The Governor and Company of the Bank of Ireland (IRE - Analyst Report, or BOI) reported full-year 2009 (March 31, 2009) net earnings before nonrecurring items €397 million, below our estimate due to lower-than-expected net interest income and increased impairment provisions.

Net interest income increased 12% from the year-ago period to €3.67 billion on a 6% year-over-year gain in average loans outstanding, aided by an 8 basis-point rise in the net interest margin to 1.74%. Noninterest revenue fell 78% year over year to €197 million, primarily due to a 45% decline in life insurance premiums, a €61 decline in trading operations to a loss of €307 million, a €744 million decrease in life insurance investments to a loss of €1,570 million, and a 12% decrease in fees and commissions.

Operating expenses decreased 6% year over year to €2,022 million, and the underlying cost/income ratio worsened rising to 52% from 51% in the year-ago period. BOI’s provision for loan losses rose 552% to €1,513 million, reflecting deterioration in general economic conditions, weaker consumer sentiment, and a continued slowdown in the property and construction sectors in Ireland and the UK.

At March 31, 2008, impaired loans represented 3.93% of total loans, up 315 basis points from 0.78% at the end of March 2008, while reserves to nonperformers fell to 34% from 56%. The company’s Tier 1 capital ratio stood at 12.0% at March 31, 2009, up from 8.1% at March 31, 2008, reflecting the issuance of €3.5 billion of tier 1 preference shares to the Irish government, as well as a decline in risk-adjusted assets.
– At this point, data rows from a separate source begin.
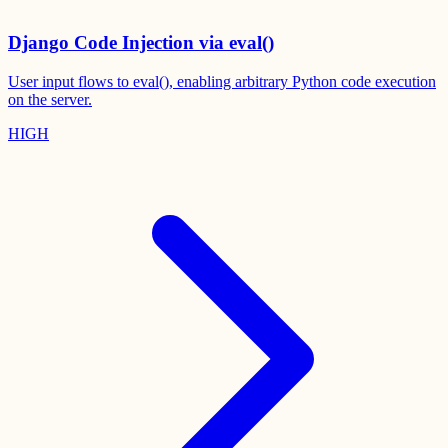
Django Code Injection via eval()
User input flows to eval(), enabling arbitrary Python code execution
on the server.
HIGH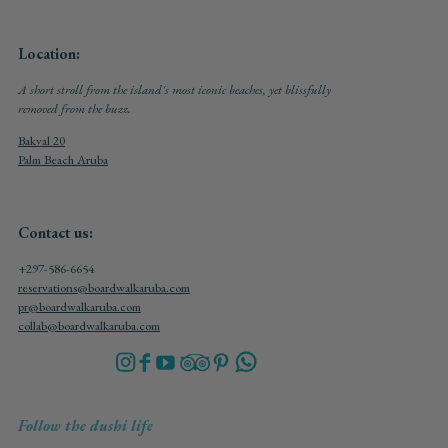
Location:
A short stroll from the island's most iconic beaches, yet blissfully
removed from the buzz.
Bakval 20
Palm Beach Aruba
Contact us:
+297-586-6654
reservations@boardwalkaruba.com
pr@boardwalkaruba.com
collab@boardwalkaruba.com
Follow the dushi life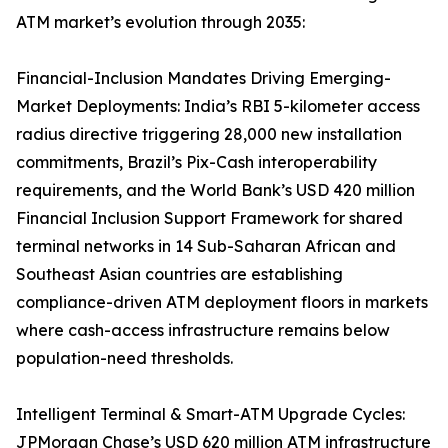
ATM market’s evolution through 2035:
Financial-Inclusion Mandates Driving Emerging-
Market Deployments: India’s RBI 5-kilometer access
radius directive triggering 28,000 new installation
commitments, Brazil’s Pix-Cash interoperability
requirements, and the World Bank’s USD 420 million
Financial Inclusion Support Framework for shared
terminal networks in 14 Sub-Saharan African and
Southeast Asian countries are establishing
compliance-driven ATM deployment floors in markets
where cash-access infrastructure remains below
population-need thresholds.
Intelligent Terminal & Smart-ATM Upgrade Cycles:
JPMorgan Chase’s USD 620 million ATM infrastructure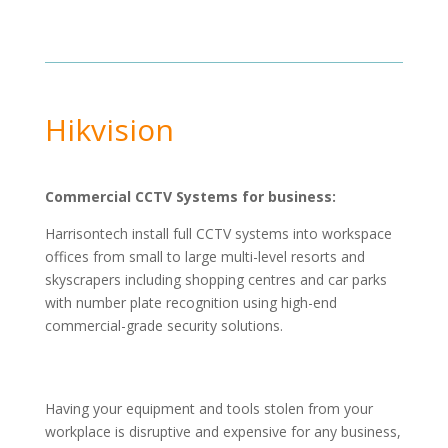
Hikvision
Commercial CCTV Systems for business:
Harrisontech install full CCTV systems into workspace
offices from small to large multi-level resorts and
skyscrapers including shopping centres and car parks
with number plate recognition using high-end
commercial-grade security solutions.
Having your equipment and tools stolen from your
workplace is disruptive and expensive for any business,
By business segment, all operations reported deterioration, largely due to higher impairment charges at all segments except BOI Life. Retail Republic of Ireland reported a decline in profit before tax (excluding all nonoperating items) of 97% to €20 million. At Bank of Ireland Life, pretax income fell 129% to a loss of €31 million, reflecting the impact of lower volumes of new business, lower funds under management due to weakness in investment markets, and higher policy lapses, was well as a negative investment valuation variance of €117 million compared to €50 million in the comparable prior-year period. At Capital Markets, profit before tax fell 27%, while at UK Financial Services, profit before tax slumped 97%.